__Work to be completed__. Set down the entries that follow exactly as written, leaving out any images.

==== Records provided ====

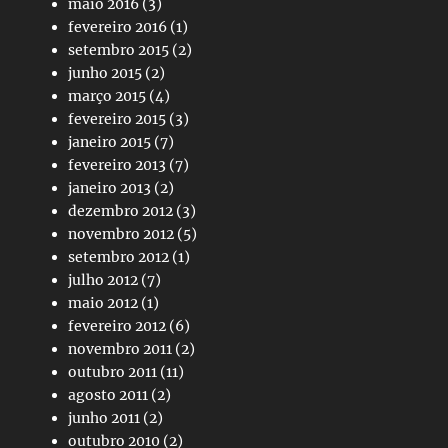
maio 2016
(3)
fevereiro 2016
(1)
setembro 2015
(2)
junho 2015
(2)
março 2015
(4)
fevereiro 2015
(3)
janeiro 2015
(7)
fevereiro 2013
(7)
janeiro 2013
(2)
dezembro 2012
(3)
novembro 2012
(5)
setembro 2012
(1)
julho 2012
(7)
maio 2012
(1)
fevereiro 2012
(6)
novembro 2011
(2)
outubro 2011
(11)
agosto 2011
(2)
junho 2011
(2)
outubro 2010
(2)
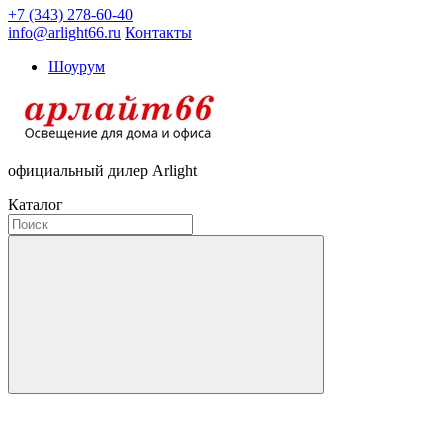
+7 (343) 278-60-40
info@arlight66.ru
Контакты
Шоурум
официальный дилер Arlight
Каталог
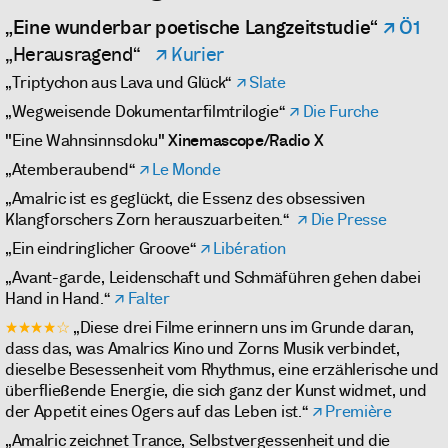
„Eine wunderbar poetische Langzeitstudie“
Ö1
„Herausragend“
Kurier
„Triptychon aus Lava und Glück“
Slate
„Wegweisende Dokumentarfilmtrilogie“
Die Furche
"Eine Wahnsinnsdoku"
Xinemascope/Radio X
„Atemberaubend“
Le Monde
„Amalric ist es geglückt, die Essenz des obsessiven
Klangforschers Zorn herauszuarbeiten.“
Die Presse
„Ein eindringlicher Groove“
Libération
„Avant-garde, Leidenschaft und Schmäführen gehen dabei
Hand in Hand.“
Falter
★★★★☆
„Diese drei Filme erinnern uns im Grunde daran,
dass das, was Amalrics Kino und Zorns Musik verbindet,
dieselbe Besessenheit vom Rhythmus, eine erzählerische und
überfließende Energie, die sich ganz der Kunst widmet, und
der Appetit eines Ogers auf das Leben ist.“
Première
„Amalric zeichnet Trance, Selbstvergessenheit und die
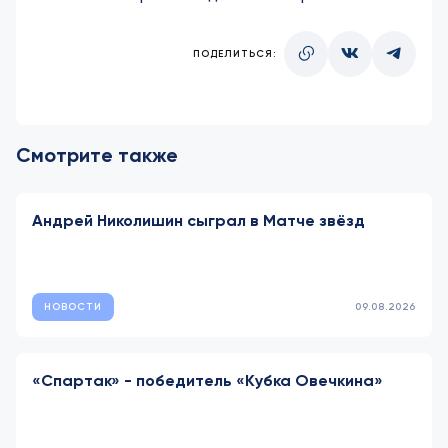
ПОДЕЛИТЬСЯ:
Смотрите также
Андрей Николишин сыграл в Матче звёзд
НОВОСТИ
09.08.2026
«Спартак» - победитель «Кубка Овечкина»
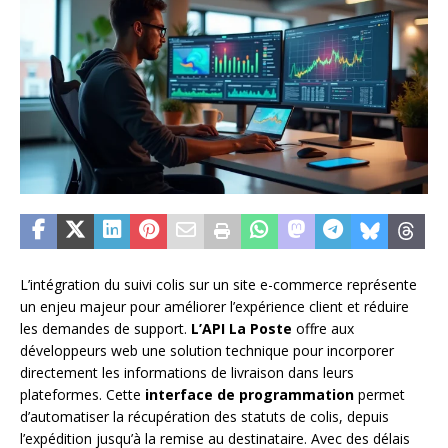
L’intégration du suivi colis sur un site e-commerce représente
un enjeu majeur pour améliorer l’expérience client et réduire
les demandes de support.
L’API La Poste
offre aux
développeurs web une solution technique pour incorporer
directement les informations de livraison dans leurs
plateformes. Cette
interface de programmation
permet
d’automatiser la récupération des statuts de colis, depuis
l’expédition jusqu’à la remise au destinataire. Avec des délais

====

__Answer section__.
maio 2016
(3)
fevereiro 2016
(1)
setembro 2015
(2)
junho 2015
(2)
março 2015
(4)
fevereiro 2015
(3)
janeiro 2015
(7)
fevereiro 2013
(7)
janeiro 2013
(2)
dezembro 2012
(3)
novembro 2012
(5)
setembro 2012
(1)
julho 2012
(7)
maio 2012
(1)
fevereiro 2012
(6)
novembro 2011
(2)
outubro 2011
(11)
agosto 2011
(2)
junho 2011
(2)
outubro 2010
(2)
+7 (343) 278-60-40
info@arlight66.ru
Контакты
Шоурум
официальный дилер Arlight
Каталог
„Eine wunderbar poetische Langzeitstudie“
Ö1
„Herausragend“
Kurier
„Triptychon aus Lava und Glück“
Slate
„Wegweisende Dokumentarfilmtrilogie“
Die Furche
"Eine Wahnsinnsdoku"
Xinemascope/Radio X
„Atemberaubend“
Le Monde
„Amalric ist es geglückt, die Essenz des obsessiven
Klangforschers Zorn herauszuarbeiten.“
Die Presse
„Ein eindringlicher Groove“
Libération
„Avant-garde, Leidenschaft und Schmäführen gehen dabei
Hand in Hand.“
Falter
★★★★☆
„Diese drei Filme erinnern uns im Grunde daran,
dass das, was Amalrics Kino und Zorns Musik verbindet,
dieselbe Besessenheit vom Rhythmus, eine erzählerische und
überfließende Energie, die sich ganz der Kunst widmet, und
der Appetit eines Ogers auf das Leben ist.“
Première
„Amalric zeichnet Trance, Selbstvergessenheit und die
ПОДЕЛИТЬСЯ:
Смотрите также
Андрей Николишин сыграл в Матче звёзд
НОВОСТИ
09.08.2026
«Спартак» - победитель «Кубка Овечкина»
L’intégration du suivi colis sur un site e-commerce représente
un enjeu majeur pour améliorer l’expérience client et réduire
les demandes de support.
L’API La Poste
offre aux
développeurs web une solution technique pour incorporer
directement les informations de livraison dans leurs
plateformes. Cette
interface de programmation
permet
d’automatiser la récupération des statuts de colis, depuis
l’expédition jusqu’à la remise au destinataire. Avec des délais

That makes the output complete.